In a 2-1 panel decision, the Third Circuit is different in some respects from the earlier D.C. Circuit opinion in Noel Canning v. NLRB. It was narrower in rejecting “intrasession” appointments — recesses during a given session of Congress. However, it did not address pre-existing recesses or contain the broader historical analysis of the D.C. Circuit. It also rejects the clarity in the language of the Clause: “In short, the natural meaning of recess does not help us decide between intersession breaks and intrasession breaks of a fixed duration, but the relevant context does undermine the Board‘s current position.”
The opinion was written by Judge D. Brooks Smith and the dissent came from Judge Joseph. A Greenaway Jr. Greenaway objects that “The Majority attempts to displace the absurdity of its holding by showing that my standard also yields absurd results.”
An empty office is an empty office. It makes no sense that the Framers would have differentiated between intrasession and intersession recesses in effectuating the purpose of the Recess Appointments Clause.
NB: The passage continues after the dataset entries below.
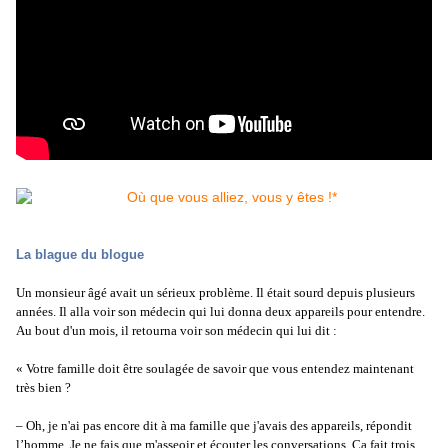
La blague du blogue
Un monsieur âgé avait un sérieux problème. Il était sourd depuis plusieurs
années. Il alla voir son médecin qui lui donna deux appareils pour entendre.
Au bout d'un mois, il retourna voir son médecin qui lui dit :
« Votre famille doit être soulagée de savoir que vous entendez maintenant
très bien ?
– Oh, je n'ai pas encore dit à ma famille que j'avais des appareils, répondit
l’homme. Je ne fais que m'asseoir et écouter les conversations. Ça fait trois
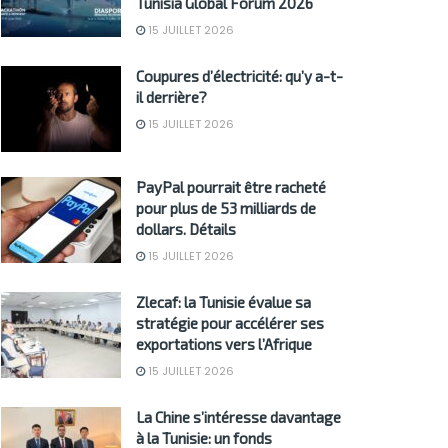
Tunisia Global Forum 2026
15 JUILLET 2026
Coupures d’électricité: qu’y a-t-
il derrière?
15 JUILLET 2026
PayPal pourrait être racheté
pour plus de 53 milliards de
dollars. Détails
15 JUILLET 2026
Zlecaf: la Tunisie évalue sa
stratégie pour accélérer ses
exportations vers l’Afrique
15 JUILLET 2026
La Chine s’intéresse davantage
à la Tunisie: un fonds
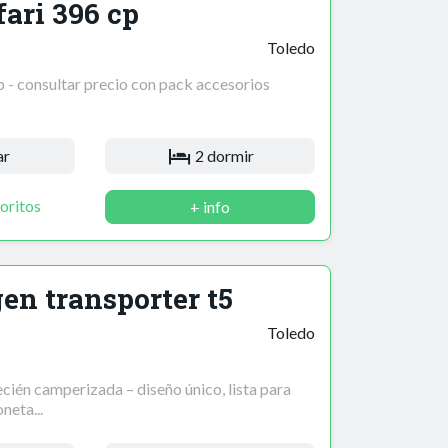
fari 396 cp
Toledo
p - consultar precio con pack accesorios
ar
2 dormir
oritos
+ info
n transporter t5
Toledo
cién camperizada – diseño único, lista para
neta...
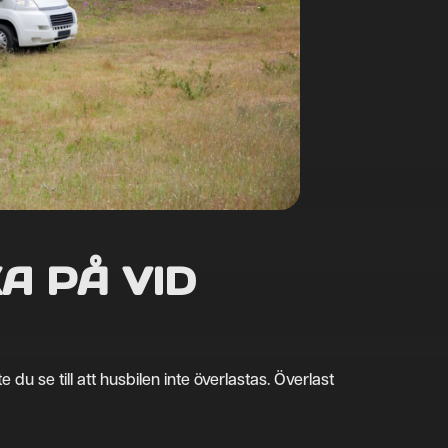
A PÅ VID
du se till att husbilen inte överlastas. Överlast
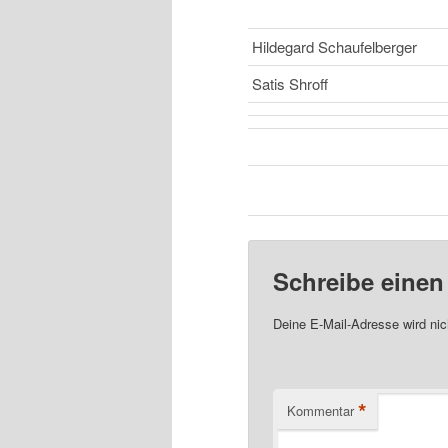
Hildegard Schaufelberger
Satis Shroff
Schreibe eine
Deine E-Mail-Adresse wird nich
*
Kommentar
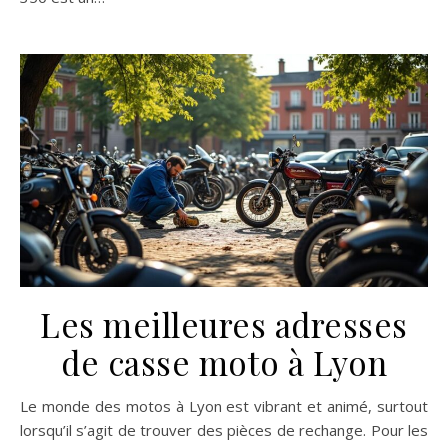
Les meilleures adresses
de casse moto à Lyon
Le monde des motos à Lyon est vibrant et animé, surtout
lorsqu’il s’agit de trouver des pièces de rechange. Pour les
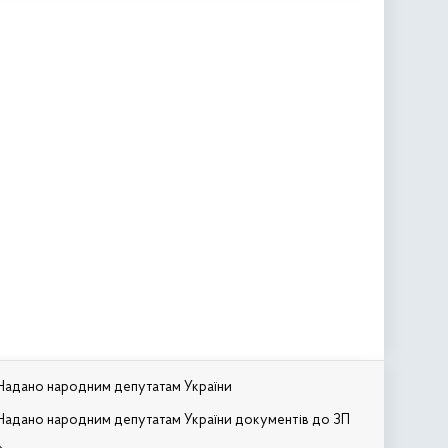
Надано народним депутатам України
Надано народним депутатам України документів до ЗП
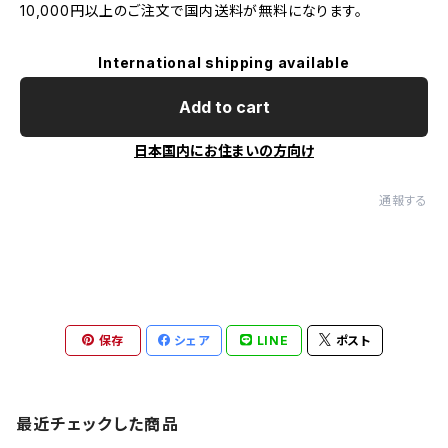
10,000円以上のご注文で国内送料が無料になります。
International shipping available
Add to cart
日本国内にお住まいの方向け
通報する
保存
シェア
LINE
ポスト
最近チェックした商品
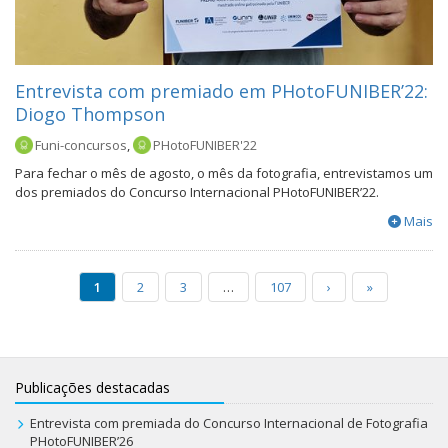
Entrevista com premiado em PHotoFUNIBER’22:
Diogo Thompson
Funi-concursos
,
PHotoFUNIBER'22
Para fechar o mês de agosto, o mês da fotografia, entrevistamos um
dos premiados do Concurso Internacional PHotoFUNIBER’22.
Mais
1
2
3
…
107
›
»
Publicações destacadas
Entrevista com premiada do Concurso Internacional de Fotografia
PHotoFUNIBER’26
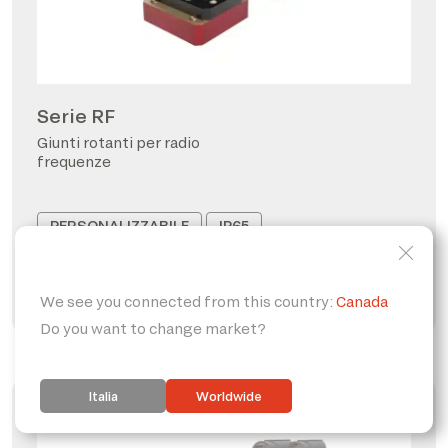
Serie RF
Giunti rotanti per radio
frequenze
PERSONALIZZABILE
IP65
FORO PASSANTE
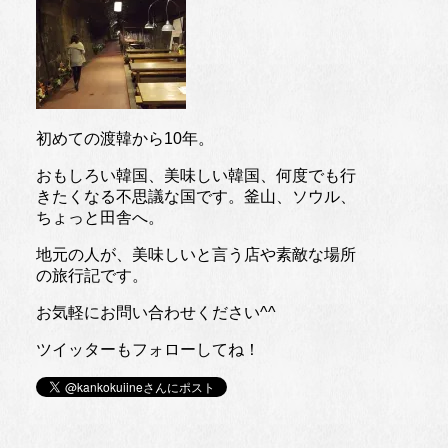
初めての渡韓から10年。
おもしろい韓国、美味しい韓国、何度でも行
きたくなる不思議な国です。釜山、ソウル、
ちょっと田舎へ。
地元の人が、美味しいと言う店や素敵な場所
の旅行記です。
お気軽にお問い合わせください^^
ツイッターもフォローしてね！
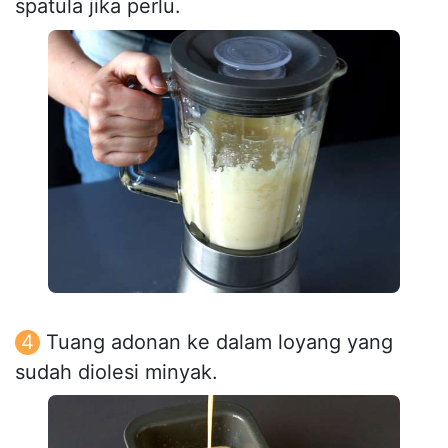
spatula jika perlu.
Tuang adonan ke dalam loyang yang
sudah diolesi minyak.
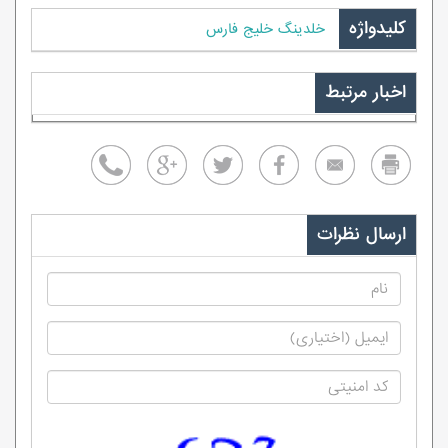
کلیدواژه
خلدینگ خلیج فارس
اخبار مرتبط
ارسال نظرات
See Evans, 387 F.3d at 1226 (“The purpose of the Clause is no less satisfied during an intrasession recess than during a recess of potentially even shorter duration that comes as an intersession break.”). The atrophy of agencies and other offices caused by the Senate‟s absence did not then, and does not now, depend on whether the Senate is unavailable due to an intersession recess or intrasession recess — all that matters is the length of time that the Senate is away from its usual business, unable to provide advice and consent, while vacancies persist.
Both opinions are worthy of reading and present compelling arguments, though I obviously agree with the majority. My own analysis goes further than both the D.C. Circuit and the Third Circuit.